I need to run a correlation with Spearman between two variables and then plot the result with a scatterplot in R. I know that normally a positive rho is associated with an ascending trendline in a scatterplot, and a negative with a descending one.
However, I got a positive rho (rho = 0.02 with p = 0.91) and a scatterplot with trendline going down, as shown in the figure below.
The code that I used is given below and the dataset can be found here
cor.test(Finale_from_trials_online$Mean_lat_LG, Finale_from_trials_online$Mean_Lat_cue_1, method = "spearman", exact = FALSE)
plot(Finale_from_trials$Mean_Lat_cue_1, Finale_from_trials$Mean_lat_LG, main="LG and cue 1",
xlab="Mean latency 1", ylab="Mean latency LG", pch=19)
abline(lm(Finale_from_trials$Mean_lat_LG~Finale_from_trials$Mean_Lat_cue_1), col="red") # regression line (y~x)
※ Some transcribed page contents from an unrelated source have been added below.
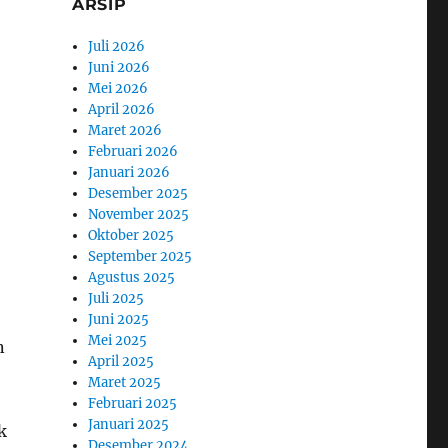
ARSIP
Juli 2026
Juni 2026
Mei 2026
April 2026
Maret 2026
Februari 2026
Januari 2026
Desember 2025
November 2025
Oktober 2025
September 2025
Agustus 2025
Juli 2025
Juni 2025
Mei 2025
n
April 2025
Maret 2025
Februari 2025
Januari 2025
k
Desember 2024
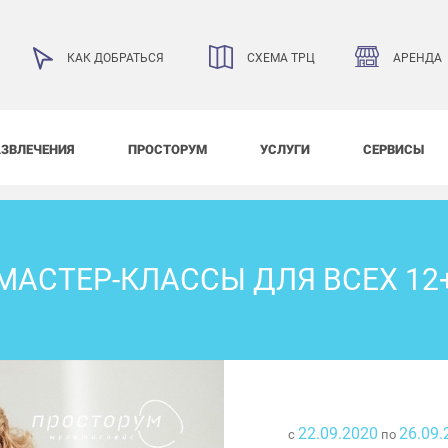
АРЕНДА
КАК ДОБРАТЬСЯ
СХЕМА ТРЦ
АЗВЛЕЧЕНИЯ
ПРОСТОРУМ
УСЛУГИ
СЕРВИСЫ
МАСТЕР-КЛАССЫ ДЛЯ ВСЕХ 12
22.09.2020
26.09.
с
по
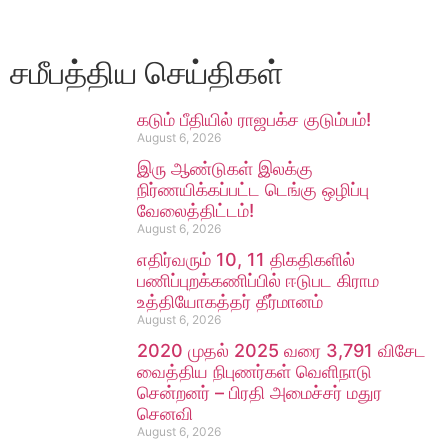
சமீபத்திய செய்திகள்
கடும் பீதியில் ராஜபக்ச குடும்பம்!
August 6, 2026
இரு ஆண்டுகள் இலக்கு
நிர்ணயிக்கப்பட்ட டெங்கு ஒழிப்பு
வேலைத்திட்டம்!
August 6, 2026
எதிர்வரும் 10, 11 திகதிகளில்
பணிப்புறக்கணிப்பில் ஈடுபட கிராம
உத்தியோகத்தர் தீர்மானம்
August 6, 2026
2020 முதல் 2025 வரை 3,791 விசேட
வைத்திய நிபுணர்கள் வெளிநாடு
சென்றனர் – பிரதி அமைச்சர் மதுர
செனவி
August 6, 2026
Did I do anything wrong in the code?
Is the problem concerning the lm
in the abline
argument, since Spearman is just checking for monotonic correlation, and I am plotting a linear trendline?
Or is it just as it is, since the p value is so big and the result is not significant?
Does anybody know why a high p value can cause this?
Spearman's r is calculated using the rank of the values. That is why the outliers with large y values on the left side of the plot are outweighed by the more numerous values with slightly lower y-values than those on the hand side of the plot. But as you have pointed out, the r value is so small, that based on your hypothesis test you cannot say if Spearman's r is truely different from 0.
In contrast, the linear model you have included is sensitive to these outliers. In fact, a bivariate linear model will always have the same sign for beta as Pearson's r, because the sign in both cases come from the covariance. If you do cor.test()
with method = "pearson"
you will see that it is negative. Yet, as Spearman's r is not based on the covariance these sign can differ.